MADAWASKA, Maine — To soften the blow of news that Montreal, Maine and Atlantic Railway desires to sell or abandon its tracks between Millinocket and Madawaska, legislators in Aroostook and Penobscot counties are working to introduce legislation that would allow the state to purchase the tracks.
Rep. Charles “Ken” Theriault, D-Madawaska, submitted legislation for the 124th Maine Legislature’s second regular session that would authorize a $20 million bond allowing the state to purchase and upgrade 241 miles of railroad track that serves northern Maine businesses.
Theriault said Monday that the bulk of the legislation is still being worked out and described the bill as the first step in what could be a lengthy process.
The bill comes on the heels of the railway’s decision regarding the 241 miles of track, which the company said is no longer profitable to maintain.
At this point, the company is asking the state to consider buying the tracks and maintaining them. Citing the economic downturn and heavy losses, MMA officials suggested that the state’s purchase of rail service would be the best possible solution.
The tracks and land are worth about $17 million, MMA officials said during a press conference last week. Upgrading the tracks would cost an estimated $6 million, and the annual maintenance expense would total about $2.5 million.
A decision on the matter is not yet final. The legal process for abandoning rail lines takes between eight and 12 months.
The 241 miles of track are about half of what the MMA, formerly the Bangor & Aroostook Railroad, owns in the state. The lines are used by freight trains transporting products such as pulpwood, heating fuels, wood chips and cooking oil over the tracks in northern Penobscot and Aroostook counties.
Trains travel the line two or three times per week, according to MMA officials.
Theriault said he has not been involved in conversations between the state and MMA, but said he wanted to keep all of the state’s options open.
“This is still a fresh bill, and I am still working things out in my mind,” Theriault acknowledged. “I just wanted to submit the bill so that we could explore all of our options. I wanted to make the first move. I feel that if the tracks were abandoned, it would isolate this area and hurt economic development.”

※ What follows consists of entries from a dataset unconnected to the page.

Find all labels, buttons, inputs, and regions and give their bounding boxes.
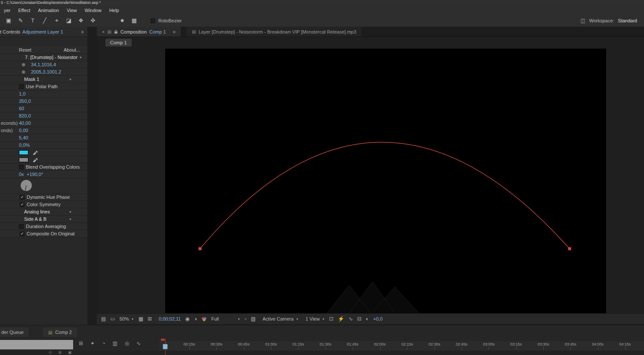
dynamic-hue-phase-checkbox[interactable]: ✓ xyxy=(20,195,25,200)
view-layout-select[interactable]: 1 View ▼ xyxy=(305,316,325,321)
hide-shy-layers-icon[interactable]: ◔ xyxy=(102,340,105,346)
exposure-offset[interactable]: +0,0 xyxy=(373,316,383,321)
pen-tool-icon[interactable]: ✎ xyxy=(15,15,27,27)
panel-menu-icon[interactable]: ≡ xyxy=(81,29,84,34)
panel-menu-icon[interactable]: ≡ xyxy=(173,29,176,34)
brush-tool-icon[interactable]: ╱ xyxy=(39,15,51,27)
param-value[interactable]: 0,00 xyxy=(19,127,28,134)
transparency-grid-icon[interactable]: ▧ xyxy=(251,316,256,322)
region-of-interest-icon[interactable]: ▫ xyxy=(245,316,247,322)
eraser-tool-icon[interactable]: ◪ xyxy=(63,15,75,27)
resolution-select[interactable]: Full ▼ xyxy=(211,316,240,321)
workspace-value[interactable]: Standard xyxy=(618,18,637,23)
mini-timeline-icon[interactable]: ∿ xyxy=(348,316,353,322)
camera-select[interactable]: Active Camera ▼ xyxy=(262,316,299,321)
fast-previews-icon[interactable]: ⚡ xyxy=(338,316,344,322)
switch-icon-3[interactable]: ▣ xyxy=(68,350,72,355)
composite-on-original-checkbox[interactable]: ✓ xyxy=(20,232,25,236)
menu-view[interactable]: View xyxy=(63,8,81,13)
about-button[interactable]: About... xyxy=(64,46,80,53)
safe-margins-icon[interactable]: ⊞ xyxy=(148,316,152,322)
param-value[interactable]: 40,00 xyxy=(19,120,31,127)
param-value[interactable]: 5,40 xyxy=(19,134,28,141)
tab-composition[interactable]: × ▤ Composition Comp 1 ≡ xyxy=(97,27,181,37)
color-swatch-gray[interactable] xyxy=(19,157,28,162)
reset-button[interactable]: Reset xyxy=(19,46,31,53)
work-area-marker[interactable] xyxy=(161,339,165,341)
magnification-menu-icon[interactable]: ▤ xyxy=(101,316,106,322)
color-swatch-cyan[interactable] xyxy=(19,150,28,155)
mask-selector[interactable]: Mask 1 xyxy=(24,76,39,83)
tab-render-queue[interactable]: der Queue xyxy=(0,327,29,337)
menu-effect[interactable]: Effect xyxy=(14,8,34,13)
mask-path-curve[interactable] xyxy=(200,142,570,249)
close-icon[interactable]: × xyxy=(102,29,105,34)
param-value[interactable]: 350,0 xyxy=(19,98,31,105)
frame-blending-icon[interactable]: ▥ xyxy=(112,340,117,346)
param-value[interactable]: 820,0 xyxy=(19,112,31,119)
chevron-down-icon[interactable]: ▼ xyxy=(69,76,72,83)
use-polar-path-checkbox[interactable] xyxy=(19,84,24,89)
layer-selector[interactable]: 7. [Drumstep] - Noisestor xyxy=(25,54,77,61)
menu-help[interactable]: Help xyxy=(105,8,123,13)
type-tool-icon[interactable]: T xyxy=(27,15,39,27)
snapshot-icon[interactable]: ◉ xyxy=(185,316,189,322)
color-management-icon[interactable] xyxy=(201,317,207,321)
menu-layer[interactable]: yer xyxy=(0,8,14,13)
menu-animation[interactable]: Animation xyxy=(34,8,63,13)
menu-window[interactable]: Window xyxy=(81,8,105,13)
chevron-down-icon[interactable]: ▼ xyxy=(69,216,72,223)
color-symmetry-checkbox[interactable]: ✓ xyxy=(20,202,25,207)
draft-3d-icon[interactable]: ✦ xyxy=(90,340,95,346)
workspace-icon[interactable]: ◫ xyxy=(580,18,585,24)
star-toggle-icon[interactable]: ★ xyxy=(116,15,128,27)
grid-guides-icon[interactable]: ▦ xyxy=(139,316,143,322)
param-value[interactable]: 0,0% xyxy=(19,142,30,148)
composition-viewport[interactable] xyxy=(165,49,606,313)
panel-divider[interactable] xyxy=(87,27,97,325)
zoom-select[interactable]: 50% ▼ xyxy=(120,316,134,321)
roto-brush-tool-icon[interactable]: ❖ xyxy=(75,15,87,27)
shape-tool-icon[interactable]: ▣ xyxy=(3,15,15,27)
clone-stamp-tool-icon[interactable]: ⌖ xyxy=(51,15,63,27)
composition-nav-chip[interactable]: Comp 1 xyxy=(105,39,132,46)
eyedropper-icon[interactable] xyxy=(33,150,38,155)
analog-lines-select[interactable]: Analog lines xyxy=(24,208,50,215)
side-ab-select[interactable]: Side A & B xyxy=(24,216,46,222)
mask-grid-icon[interactable]: ▩ xyxy=(128,15,140,27)
playhead-handle[interactable] xyxy=(163,344,168,349)
flowchart-icon[interactable]: ⊟ xyxy=(357,316,361,322)
current-time-display[interactable]: 0;00;02;11 xyxy=(159,316,181,321)
show-channel-icon[interactable]: ◑ xyxy=(194,316,197,322)
switch-icon-1[interactable]: ⊙ xyxy=(49,350,52,355)
crosshair-icon[interactable]: ⊕ xyxy=(22,68,25,75)
mask-vertex-left[interactable] xyxy=(199,247,202,250)
timeline-ruler[interactable]: 00:15s00:30s00:45s01:00s01:15s01:30s01:4… xyxy=(159,341,644,351)
point-value[interactable]: 2005,3,1001,2 xyxy=(31,68,61,75)
eyedropper-icon[interactable] xyxy=(33,157,38,162)
param-value[interactable]: 1,0 xyxy=(19,90,25,97)
tab-layer[interactable]: ▤ Layer [Drumstep] - Noisestorm - Breakd… xyxy=(187,27,361,37)
rotobezier-checkbox[interactable] xyxy=(151,19,155,23)
tab-comp-2[interactable]: ▤ Comp 2 xyxy=(43,327,77,337)
angle-degrees[interactable]: +190,0° xyxy=(27,171,43,178)
monitor-icon[interactable]: ▭ xyxy=(110,316,115,322)
duration-averaging-checkbox[interactable] xyxy=(19,224,24,229)
puppet-pin-tool-icon[interactable]: ✜ xyxy=(87,15,99,27)
point-value[interactable]: 34,1,1016,4 xyxy=(31,61,56,68)
switch-icon-2[interactable]: ⊞ xyxy=(59,350,62,355)
chevron-down-icon[interactable]: ▼ xyxy=(69,209,72,216)
chevron-down-icon[interactable]: ▼ xyxy=(79,54,82,61)
graph-editor-icon[interactable]: ∿ xyxy=(136,340,141,346)
mask-vertex-right[interactable] xyxy=(568,247,571,250)
motion-blur-icon[interactable]: ◎ xyxy=(125,340,129,346)
comp-button-icon[interactable]: ⊞ xyxy=(79,340,83,346)
param-value[interactable]: 60 xyxy=(19,105,24,112)
effect-controls-header[interactable]: t Controls Adjustment Layer 1 ≡ xyxy=(0,27,87,37)
blend-overlapping-checkbox[interactable] xyxy=(19,165,24,170)
angle-revolutions[interactable]: 0x xyxy=(19,171,24,178)
rotation-dial[interactable] xyxy=(20,179,33,192)
share-view-icon[interactable]: ⊡ xyxy=(329,316,333,322)
exposure-icon[interactable]: ◐ xyxy=(366,316,369,322)
crosshair-icon[interactable]: ⊕ xyxy=(22,61,25,68)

Theriault, a member of the Legislature’s Transportation Committee, added that he felt “something has to be done about the possible abandonment of these tracks and subsequent abandonment of service to so many towns.”
At this point, Theriault said, he has not heard a lot of talk among local business owners about the railway situation. He estimated it would increase as the process moves forward.
“I feel this would put our region in a real bind if we did not have rail service to deliver goods,” he said. “We need to maintain that service here. I would really like to be in touch with the governor and others involved and get everyone on board to discuss options.”
Theriault said he hopes to secure federal and grant funding to keep the tracks in use.
Theriault has gotten support for the bill from other legislators, including Rep. Patricia Sutherland, D-Chapman, and Sen. Troy Jackson, D-Aroostook County.
Rep. Herb Clark, D-Millinocket, also has spoken in support of the bill.
“The rail line is one more connection that Aroostook County has with the outside world. We simply cannot afford to lose it,” Jackson said in a written statement Monday.
“Ensuring that these rails remain a viable shipping option for manufacturers in the northern part of the state is extremely important,” added Clark.
The bill proposal will go before legislative council in September for inclusion in the second session of the 124th Legislature.